Likewise, tribal gaming revenues have come in short of predictions, as have promises to extract more funds from Washington.
Another case of wishful thinking is unrealistically high projections for revenues or savings from one-time measures designed to plug budget deficits. Both former-Gov. Gray Davis and Schwarzenegger proposed budgets relying on at least $1 billion from the sale of pension obligation bonds. But courts have found the state lacks the authority to sell these bonds.
“This is a direct consequence of trying to deal with past deficits,” Blair said. “State officials get creative in their schemes to bring in more revenue and sometimes those schemes simply don’t pan out.”
Not all of the forecasting problems are on the revenue side. State officials have consistently underestimated spending growth in key social programs where spending is tied to caseloads or is subject to medical cost inflation. That’s one reason the governor has talked about revising some of the formulas that put state spending on autopilot.
“The cruise control spending is out-of-control spending. The way the budget formulas now work, we will never catch up,” Schwarzenegger said at a Jan. 10 press conference where he released his 2005-06 budget proposal.
Changing the process
So, given the poor track record in forecasting revenues and the size of budget deficits, what can be done about it?
Budget experts and analysts point to two general solutions. One is sequestering volatile or one-time revenues in a separate fund so that the money is not directed into normal program operations. Then it could either be kept in reserve or spent on one-time programs like specific highway projects.
That’s what Davis tried to do with the extra revenues from capital gains and stock options in the late 1990s. He repeatedly said those funds should only be used for one-time expenditures, not ongoing programs.
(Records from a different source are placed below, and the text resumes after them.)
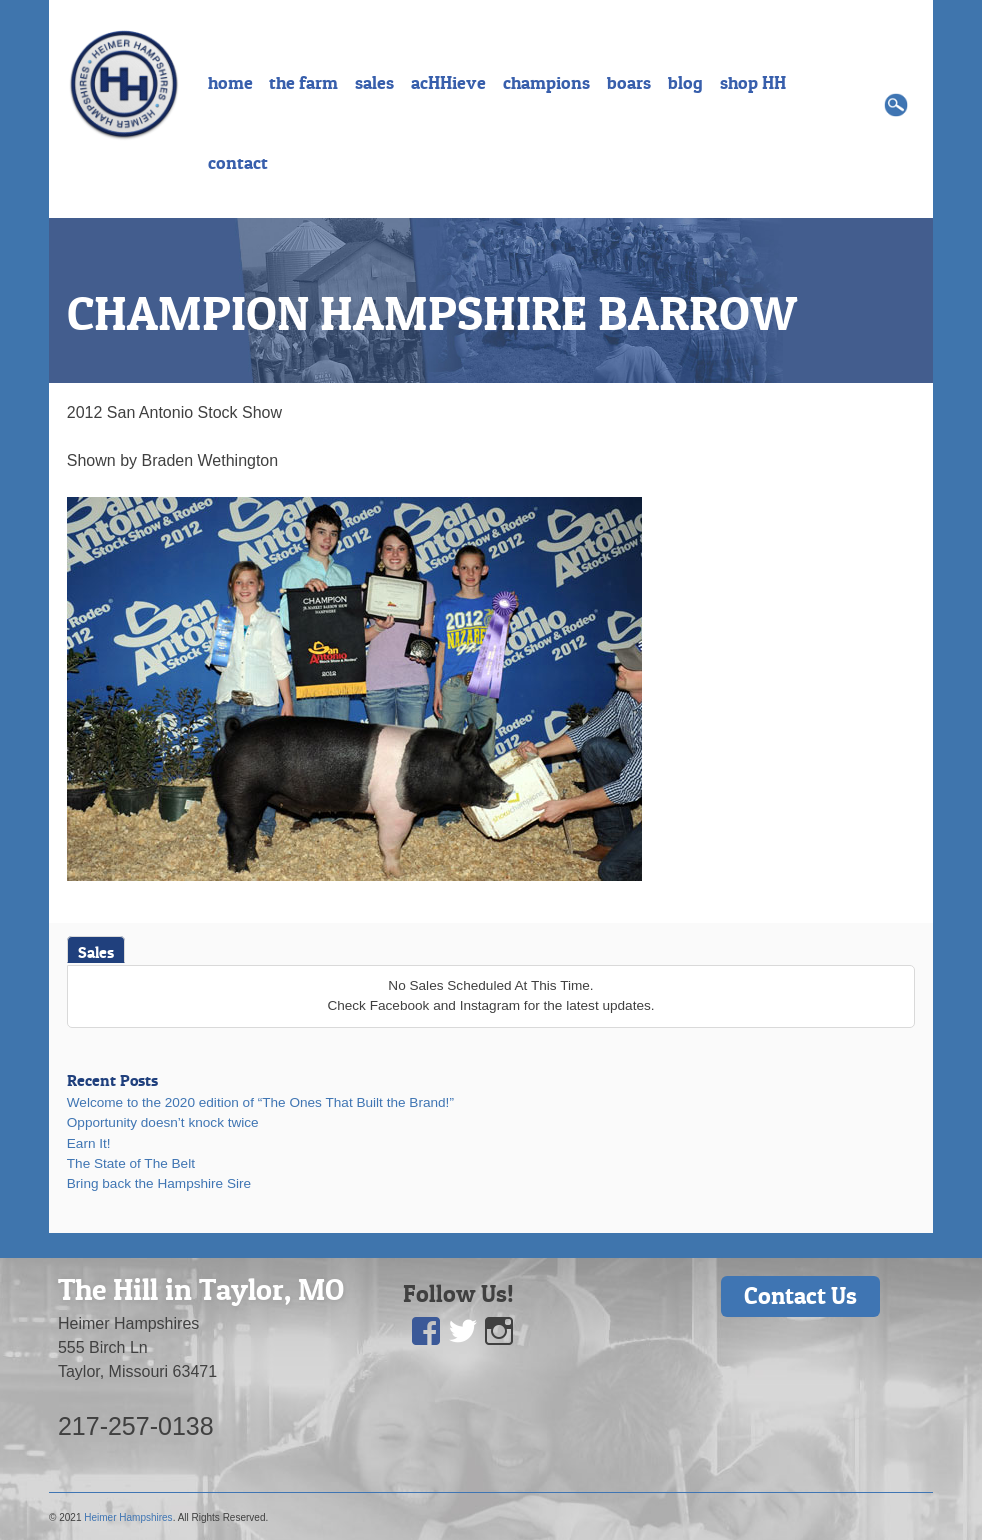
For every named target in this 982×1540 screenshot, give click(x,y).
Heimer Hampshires (128, 1517)
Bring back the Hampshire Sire (159, 1183)
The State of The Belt (131, 1163)
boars (629, 83)
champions (546, 83)
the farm (303, 83)
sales (374, 83)
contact (238, 163)
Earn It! (89, 1143)
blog (685, 83)
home (230, 83)
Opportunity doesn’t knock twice (163, 1122)
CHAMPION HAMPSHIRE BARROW (432, 313)
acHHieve (448, 83)
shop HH (753, 83)
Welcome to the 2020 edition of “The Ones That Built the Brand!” (260, 1102)
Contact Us (800, 1295)
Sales (96, 952)
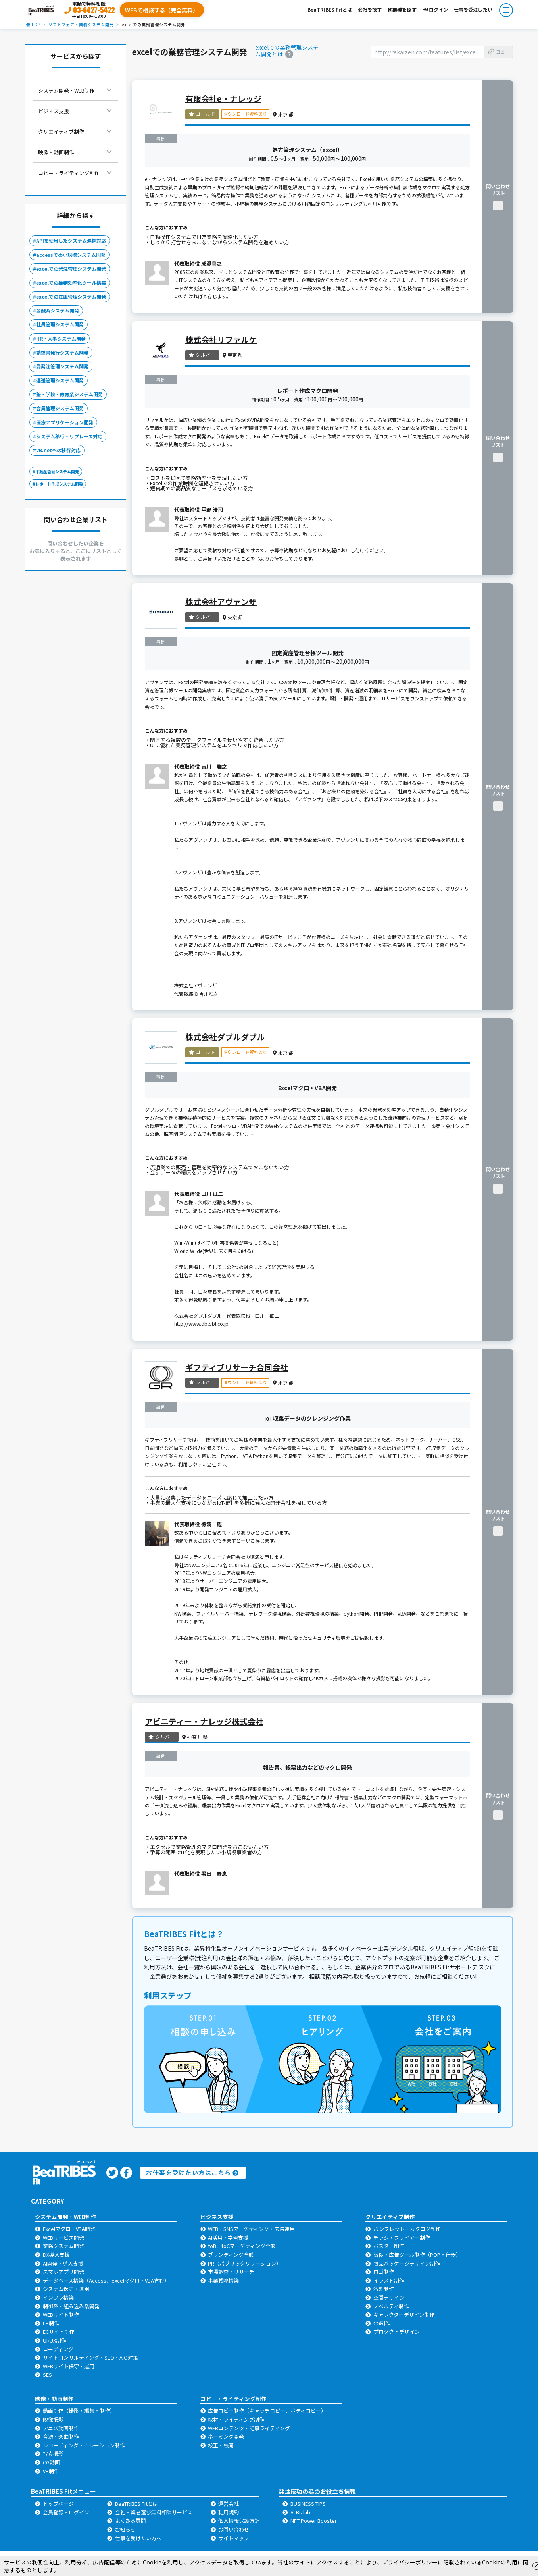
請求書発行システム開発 (62, 352)
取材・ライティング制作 (236, 2419)
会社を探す (370, 9)
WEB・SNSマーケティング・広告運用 (251, 2229)
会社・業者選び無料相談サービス (153, 2512)
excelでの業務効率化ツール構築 (71, 282)
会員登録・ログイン (66, 2512)
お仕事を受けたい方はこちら (192, 2172)
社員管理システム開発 (60, 324)
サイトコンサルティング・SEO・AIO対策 (90, 2357)
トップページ (58, 2503)
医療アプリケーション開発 (64, 422)
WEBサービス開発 (63, 2237)
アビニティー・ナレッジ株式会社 (204, 1721)
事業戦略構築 (223, 2280)
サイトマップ (233, 2538)
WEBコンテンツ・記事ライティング (249, 2428)
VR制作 (51, 2471)
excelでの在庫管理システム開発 (71, 296)
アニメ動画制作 (61, 2428)
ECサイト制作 (59, 2331)
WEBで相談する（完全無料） (161, 10)
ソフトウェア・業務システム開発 (81, 24)
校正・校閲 (221, 2445)
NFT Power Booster (313, 2520)
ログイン (435, 9)
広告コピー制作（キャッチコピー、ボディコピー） (267, 2410)
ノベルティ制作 (391, 2306)
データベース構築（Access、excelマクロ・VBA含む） (106, 2280)
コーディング (58, 2349)
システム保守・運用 (66, 2289)
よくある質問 (130, 2520)
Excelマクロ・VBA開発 (69, 2229)
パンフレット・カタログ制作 (407, 2229)
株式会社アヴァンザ (221, 601)
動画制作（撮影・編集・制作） (79, 2410)
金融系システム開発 (57, 310)
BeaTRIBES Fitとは (329, 9)
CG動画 (51, 2462)
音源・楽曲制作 (61, 2436)
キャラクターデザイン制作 (404, 2314)
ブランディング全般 (231, 2254)
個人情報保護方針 (238, 2520)
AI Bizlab (300, 2512)
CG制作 (381, 2323)
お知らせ (125, 2529)
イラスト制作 (388, 2280)
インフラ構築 (58, 2297)
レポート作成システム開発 (59, 484)
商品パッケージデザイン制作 (406, 2263)
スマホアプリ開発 (63, 2271)
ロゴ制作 (383, 2271)
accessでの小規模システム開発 (71, 254)
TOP (33, 24)
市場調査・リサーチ (231, 2271)
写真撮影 (53, 2453)
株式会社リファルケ (221, 339)
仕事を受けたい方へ (138, 2538)
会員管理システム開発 (60, 408)
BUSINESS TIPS (308, 2503)
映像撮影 (53, 2419)
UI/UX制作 (54, 2340)
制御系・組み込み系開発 (71, 2306)
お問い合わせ (233, 2529)
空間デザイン (388, 2297)
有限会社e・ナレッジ (223, 98)
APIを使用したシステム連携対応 (71, 240)
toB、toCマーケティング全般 (242, 2246)
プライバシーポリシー (410, 2562)
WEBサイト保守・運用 (68, 2366)
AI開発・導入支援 (63, 2263)
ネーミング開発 (226, 2436)
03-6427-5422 (94, 10)
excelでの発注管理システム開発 (71, 268)
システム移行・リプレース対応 (69, 436)
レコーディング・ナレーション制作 (84, 2445)
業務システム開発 (63, 2246)
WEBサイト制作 (61, 2314)
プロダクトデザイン (396, 2331)
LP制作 (51, 2323)
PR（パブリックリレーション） (244, 2263)
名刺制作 (383, 2289)
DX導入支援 (56, 2254)
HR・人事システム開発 (61, 338)
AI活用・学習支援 (228, 2237)
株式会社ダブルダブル (225, 1037)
But that only works for a while.
“If this goes on year after year, as it did in the late 1990s, pretty soon people want to know why their taxes are not being spent and they’re going to demand some of it back,” Rueben said. That’s exactly what happened in 1998; in response, legislators and governors Pete Wilson and Davis agreed to cut the vehicle license fee.
The other approach is more complicated and politically risky: changing the tax structure so that it’s less reliant on volatile and hard-to-predict revenue streams. The biggest single step would be to make property taxes generally the most stable of the major tax revenue streams a greater percentage of state revenues. But that would involve changing Proposition 13, long considered the “third rail” of California politics.